Rick Helmus wrote:
Hello all
In a few classes I have overloaded functions for C style strings and
STL strings like this
class SomeClass
{
void f(const char *s);
void f(const std::string &s);
};
At some point I forgot to include a C string function version in a
class, but noticed it all worked fine with const char *'s anyway...
In other words; const std::string &str = "blah"; works (a non const
reference won't). AFAIK this means it's a reference directly to a const
char *,
No, it's a const reference to a std::string, just like it says it is.
The tricky bit is understanding *which* std::string it is a const
reference to, since at first glance there is noo std::string there.
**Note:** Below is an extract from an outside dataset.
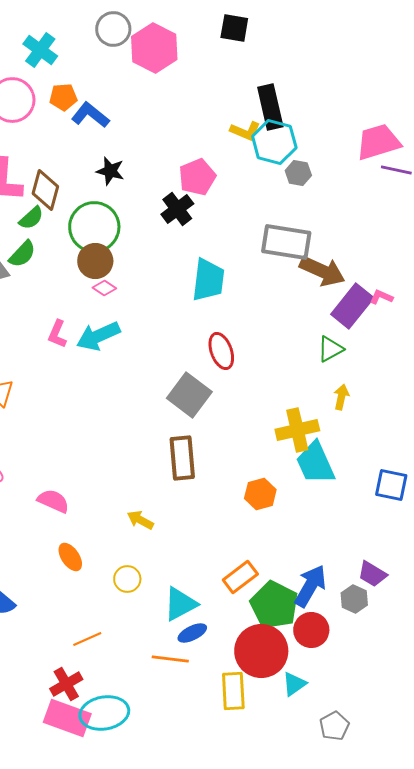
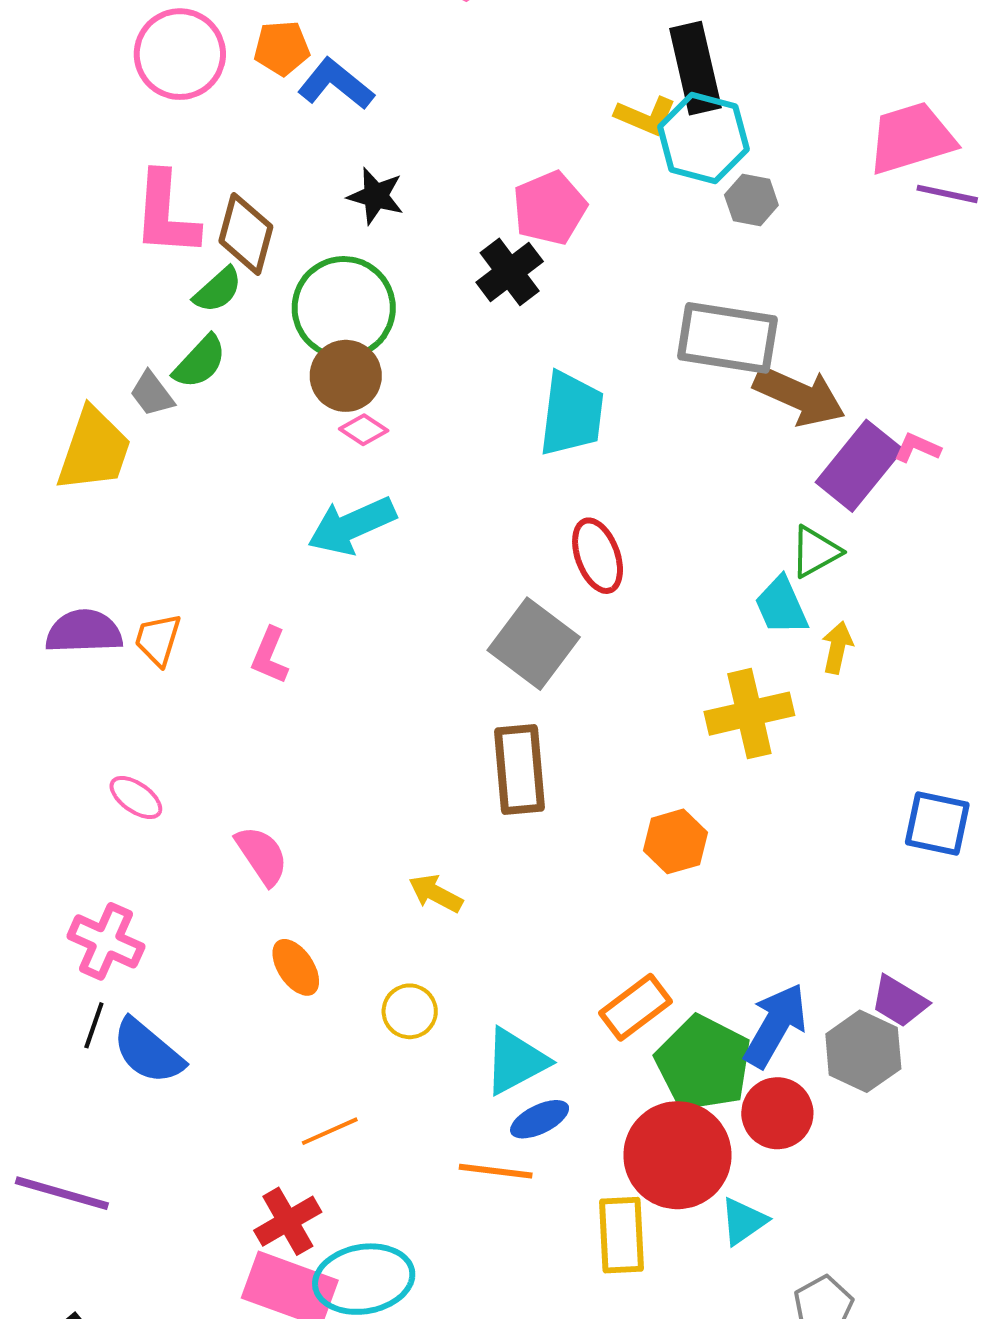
pink L-shape: (57, 334) -> (270, 656), moved
cyan trapezoid: (315, 463) -> (781, 606), moved, size x0.7
pink semicircle: (53, 501) -> (262, 855), turned 32
gray hexagon: (354, 599) -> (863, 1051), size x1.4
can someone explain me why this would work?
#include <string>
class SomeClass
{
public:
// Oops! Forgot to implement void f(const char *s);
void f(const std::string &s) { /* do stuff ... */ }
};
int main()
{
SomeClass sc;
sc.f("blah");
}
When sc.f("blah") is called, an unnamed temporary std::string object is
created by the compiler and contructed using the std::string
constructor that takes a const char*, in this case using the value
"blah". The formal parameter s in the function is a const std::string&
which is bound to this unnamed temporary std::string. At the end of the
statement sc.f("blah"); the unnamed temporary std::string is destroyed.
const references may be bound to temporary objects. non-const
references may not, which is why you found that using a std::string&
rather than a const std::string& did not work.